LAKE, Chief Justice.

Defendant was indicted on 12 January 1998 for one count of first-degree murder and one count of discharging a firearm into occupied property. The cases came on for trial at the 3 January 2000 session of Superior Court, Hertford County.

On 20 January 2000, the jury returned verdicts of guilty on both counts and, following a capital sentencing proceeding, recommended a sentence of death on the conviction for first-degree murder. Defendant was sentenced to death and further received a sentence of thirty-four to fifty months’ imprisonment on the conviction for discharging a firearm into occupied property.

The State’s evidence at trial tended to show the following: Around 9:00 a.m. on the morning of 29 November 1997, defendant called his former girlfriend, Stephanie Lassiter, and informed her that he planned to come to her home in Ahoskie, North Carolina. Defendant was angry because Steve Hannah, the victim, was staying at Lassiter’s home. Defendant told Lassiter to “get that nigger out of [your] house.” Lassiter told defendant to leave her alone and hung up the phone. Shortly thereafter, defendant called Lassiter a second time and informed her again that he was coming to her home.
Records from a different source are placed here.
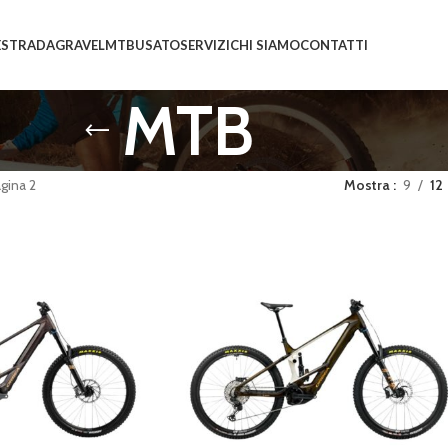
E
STRADA
GRAVEL
MTB
USATO
SERVIZI
CHI SIAMO
CONTATTI
MTB
gina 2
Mostra
9
12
Less than thirty minutes after defendant’s second call to Lassiter, defendant arrived at her home. Defendant banged on the door, yelled obscenities at her and demanded that she open the door. When Lassiter opened the door, defendant and his brother, Carl Valentine, barged into the home. Defendant went straight to the bedroom where Hannah was located. After knocking the bedroom door open, defendant went to the kitchen, where he pulled a steak knife out of the kitchen sink. Hannah then went to his car, got a gun and pointed it at defendant. At this point, defendant decided to leave Lassiter’s home, but before doing so, he threatened the victim by saying, “You pulled a gun on me, I’ll be back.”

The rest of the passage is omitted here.